Work instruction — Please give back, word for word, only the lines starting at the one containing "Welche Maße hat das Acryl-Badefass?" and ending at the one containing "Sie anschließend Außenmaß, Ofenposition, elektrische" within the material below.

Data section —
########

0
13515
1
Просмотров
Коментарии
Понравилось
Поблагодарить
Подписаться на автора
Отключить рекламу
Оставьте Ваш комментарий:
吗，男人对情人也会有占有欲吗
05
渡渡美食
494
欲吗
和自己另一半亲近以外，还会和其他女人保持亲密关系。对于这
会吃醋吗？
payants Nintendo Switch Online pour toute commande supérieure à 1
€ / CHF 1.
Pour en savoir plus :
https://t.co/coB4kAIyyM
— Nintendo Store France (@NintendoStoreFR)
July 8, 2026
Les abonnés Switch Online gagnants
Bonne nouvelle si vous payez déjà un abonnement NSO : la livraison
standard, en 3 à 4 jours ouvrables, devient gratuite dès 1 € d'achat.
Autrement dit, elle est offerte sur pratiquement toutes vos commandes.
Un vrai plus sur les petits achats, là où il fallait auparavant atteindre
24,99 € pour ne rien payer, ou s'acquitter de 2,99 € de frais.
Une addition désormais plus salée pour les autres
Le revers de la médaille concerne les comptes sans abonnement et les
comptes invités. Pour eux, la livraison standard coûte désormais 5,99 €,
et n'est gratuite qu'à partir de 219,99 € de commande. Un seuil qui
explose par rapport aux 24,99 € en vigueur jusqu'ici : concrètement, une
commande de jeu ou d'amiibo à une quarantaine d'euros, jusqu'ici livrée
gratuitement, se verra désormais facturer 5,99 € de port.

########

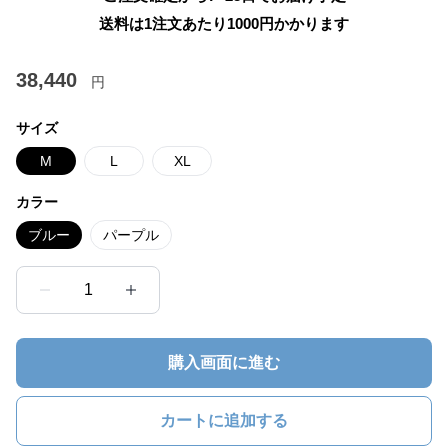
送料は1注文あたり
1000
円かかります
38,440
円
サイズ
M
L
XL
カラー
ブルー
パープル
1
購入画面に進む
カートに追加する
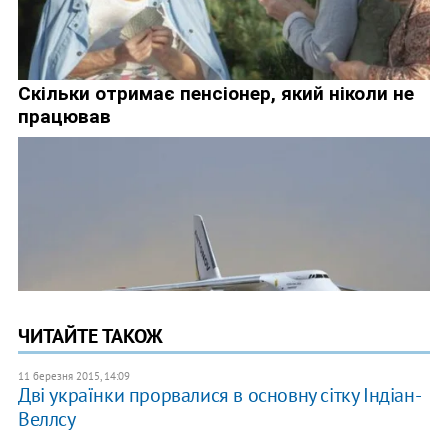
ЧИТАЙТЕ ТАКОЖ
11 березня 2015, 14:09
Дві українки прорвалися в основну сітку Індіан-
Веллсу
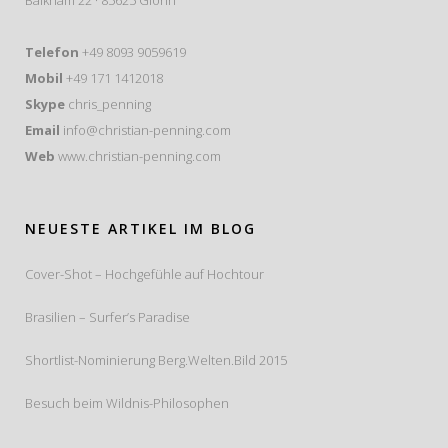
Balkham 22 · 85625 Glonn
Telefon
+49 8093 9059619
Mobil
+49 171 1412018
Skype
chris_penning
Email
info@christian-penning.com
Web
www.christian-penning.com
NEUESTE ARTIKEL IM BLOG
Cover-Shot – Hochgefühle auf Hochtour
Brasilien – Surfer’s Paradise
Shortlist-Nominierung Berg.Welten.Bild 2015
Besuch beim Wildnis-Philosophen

########

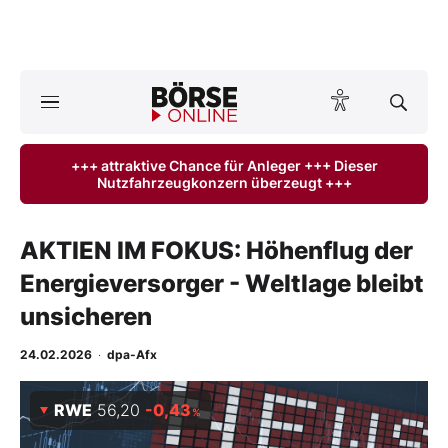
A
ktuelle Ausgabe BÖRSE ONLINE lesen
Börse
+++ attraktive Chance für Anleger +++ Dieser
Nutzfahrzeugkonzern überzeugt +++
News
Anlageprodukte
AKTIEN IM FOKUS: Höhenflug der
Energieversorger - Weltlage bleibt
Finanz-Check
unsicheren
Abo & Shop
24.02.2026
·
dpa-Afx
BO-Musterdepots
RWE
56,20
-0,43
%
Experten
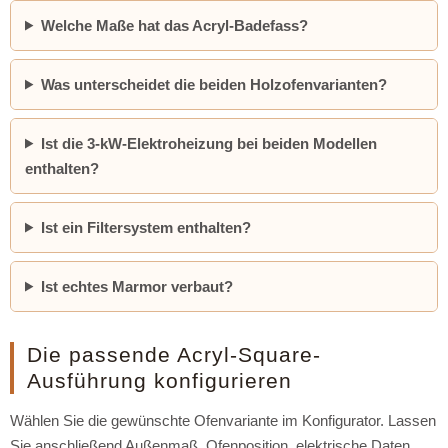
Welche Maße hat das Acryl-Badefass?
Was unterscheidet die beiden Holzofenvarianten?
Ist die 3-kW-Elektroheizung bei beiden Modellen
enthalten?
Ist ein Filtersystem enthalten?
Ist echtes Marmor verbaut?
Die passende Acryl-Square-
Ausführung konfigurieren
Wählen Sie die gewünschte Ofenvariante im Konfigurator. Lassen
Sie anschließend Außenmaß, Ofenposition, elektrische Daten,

########

Answer space —
Welche Maße hat das Acryl-Badefass?
Was unterscheidet die beiden Holzofenvarianten?
Ist die 3-kW-Elektroheizung bei beiden Modellen
enthalten?
Ist ein Filtersystem enthalten?
Ist echtes Marmor verbaut?
Die passende Acryl-Square-
Ausführung konfigurieren
Wählen Sie die gewünschte Ofenvariante im Konfigurator. Lassen
Sie anschließend Außenmaß, Ofenposition, elektrische Daten,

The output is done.